Ptolemy's Theorem via a bit of Trig and similar triangles

Here’s a straightforward trigonometric proof of Ptolemy’s Theorem using scale factors and the Law of Cosines. First we start with a cyclic quadrilateral and assign it segment lengths:

1. $ \triangle{CDE} $ has edges of length x, y and z.
2. $ \triangle{BEA} \sim \triangle{CDE} $ so we give a scale factor k and then edges of length kx, ky, kz.
3. $ \triangle{BEC} \sim \triangle{AED} $ and from the given values the scale factor is x:y so we add the last side w and scale it appropriately to wy and wx.

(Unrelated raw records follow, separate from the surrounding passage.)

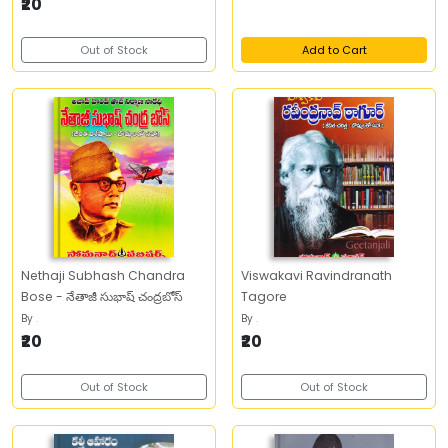
₹20
Out of Stock
Add to Cart
Nethaji Subhash Chandra
Viswakavi Ravindranath
Bose - నేతాజీ సుభాష్‌ చంద్రబోస్‌
Tagore
By
.
By
.
₹20
₹20
Out of Stock
Out of Stock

Next we compute $ AD \cdot BC + CD \cdot AB = w^2xy + kz^2 $ And then we apply the Law of Cosines twice on the central point E

• $ w^2 = k^2 + 1 - 2k\cos{(\pi - \theta)} = k^2 + 1 + 2k\cos{\theta} $
• $ z^2 = x^2 + y^2 - 2xy\cos{\theta} $

(Note for the second one I scaled everything down.) Finally we substitute these expression into the original one which leads to a happy cancellation and we get:

\(AD \cdot BC + CD \cdot AB = (k^2 + 1 + 2k\cos{\theta}) \cdot xy + k \cdot (x^2 + y^2 - 2xy\cos{\theta})\)\(AD \cdot BC + CD \cdot AB = k^2xy + xy + kx^2 + ky^2\)\(AD \cdot BC + CD \cdot AB = (ky + x)\cdot(kx + y)\)\(AD \cdot BC + CD \cdot AB = AC \cdot BD\)